Retour au château de Fontainebleau où le 10 juillet 1914, il y a 108 ans, l’ex-Impératrice Eugénie, alors âgée de 88 ans, retrouvait les lieux qui furent jadis ceux du fastueux Second Empire, comme de son bonheur familial. Une dernière visite relatée par l’historien Etienne Chilot dans son très beau livre ‘La Dernière visite’ (éditions Le Charmoiset) rédigé d’après les souvenirs du brigadier et historien Arthur Vincent alors en charge d’accompagner l’impériale visiteuse.
Émouvant et historique, le récit de cette visite d’Eugénie à Fontainebleau ancre ce lieu emblématique de l’Histoire de France dans une réalité toute contemporaine. Mais pourquoi Eugénie est-elle de retour au château?
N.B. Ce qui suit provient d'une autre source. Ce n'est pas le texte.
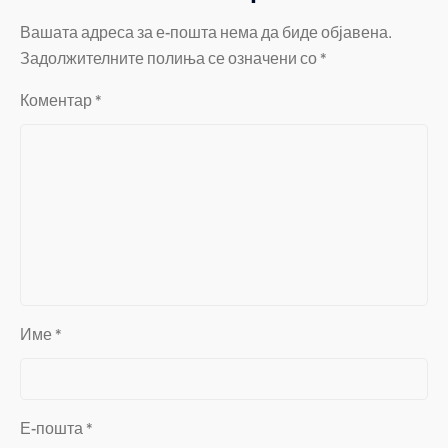
Вашата адреса за е-пошта нема да биде објавена.
Задолжителните полиња се означени со
*
Коментар
*
Име
*
Е-пошта
*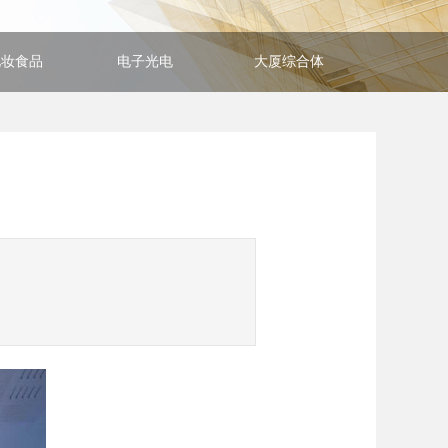
化妆食品
电子光电
大厦综合体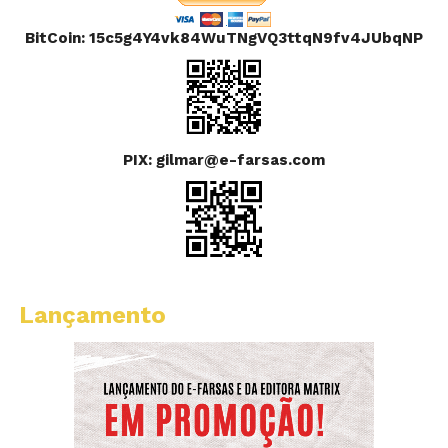
BitCoin: 15c5g4Y4vk84WuTNgVQ3ttqN9fv4JUbqNP
PIX: gilmar@e-farsas.com
Lançamento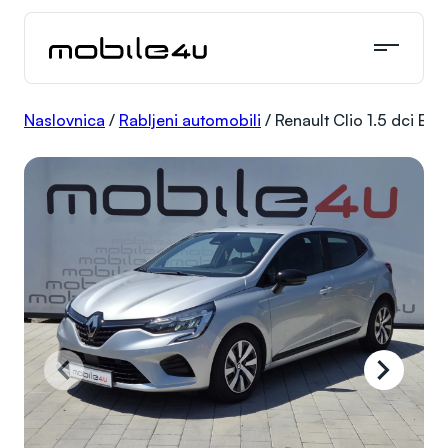
Skoči
do
sadržaja
Naslovnica
/
Rabljeni automobili
/
Renault Clio 1.5 dci Equ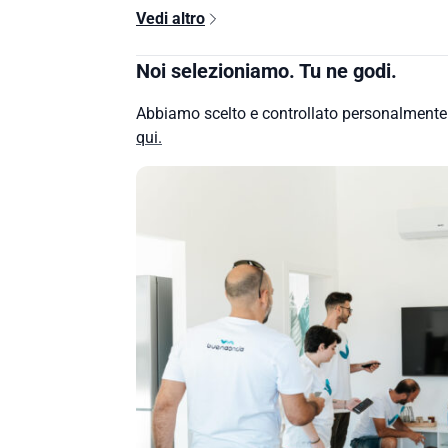
Vedi altro
Noi selezioniamo. Tu ne godi.
Abbiamo scelto e controllato personalment
qui.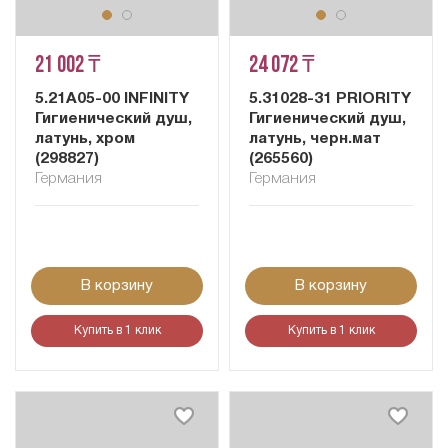
21 002 ₸
24 072 ₸
5.21A05-00 INFINITY
5.31028-31 PRIORITY
Гигиенический душ,
Гигиенический душ,
латунь, хром
латунь, черн.мат
(298827)
(265560)
Германия
Германия
В корзину
В корзину
Купить в 1 клик
Купить в 1 клик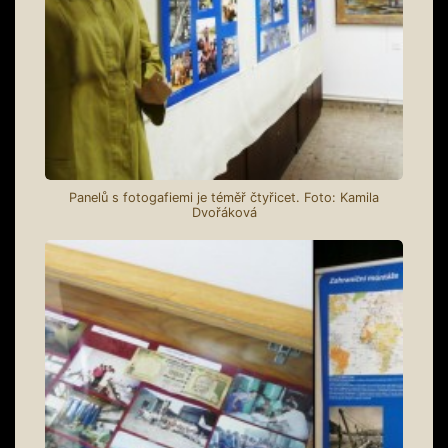
Panelů s fotogafiemi je téměř čtyřicet. Foto: Kamila
Dvořáková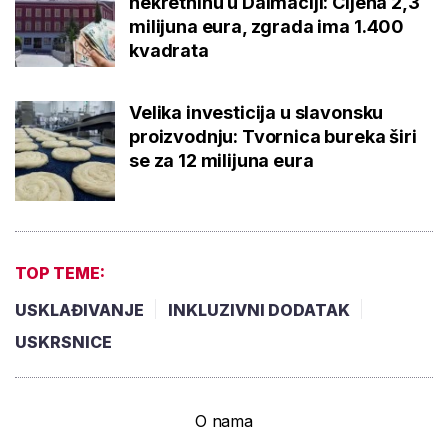
nekretninu u Dalmaciji: Cijena 2,3
milijuna eura, zgrada ima 1.400
kvadrata
Velika investicija u slavonsku
proizvodnju: Tvornica bureka širi
se za 12 milijuna eura
TOP TEME:
USKLAĐIVANJE
INKLUZIVNI DODATAK
USKRSNICE
O nama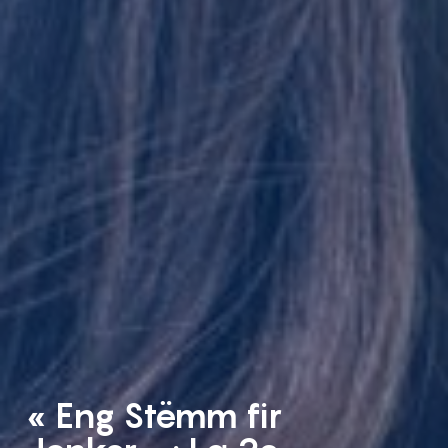
« Eng Stëmm fir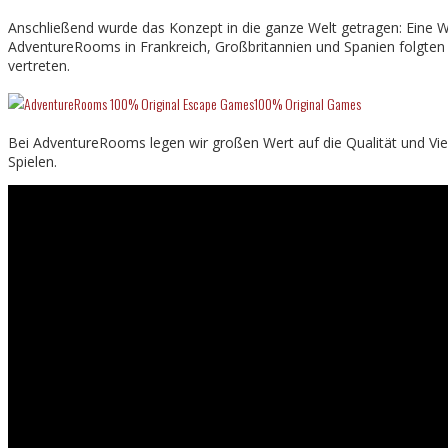
Anschließend wurde das Konzept in die ganze Welt getragen: Eine We
AdventureRooms in Frankreich, Großbritannien und Spanien folgten
vertreten.
100% Original Games
Bei AdventureRooms legen wir großen Wert auf die Qualität und Viel
Spielen.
Revenons quelques jours en arrière. Le 28 juin 1914, alors qu’ils sont en visite à Sarajevo, l’archiduc François-Ferdinand de Habsbourg et son épouse la duchesse de Hohenberg, le couple héritier de l’Empire d’Autriche-Hongrie, sont tués par un jeune nationaliste serbe. Accusant directement la Serbie, l’Autriche-Hongrie lance un ultimatum aux Serbes qui n’acceptent cependant pas les conditions demandées par l’empire, les jugeant inacceptables. Ainsi, soutenu par l’Allemagne, l’Empereur austro-hongrois François-Joseph déclare la guerre à la Serbie le 28 juillet. Une guerre qui, par le jeu des alliances entre puissances européennes, devient la Première Guerre Mondiale.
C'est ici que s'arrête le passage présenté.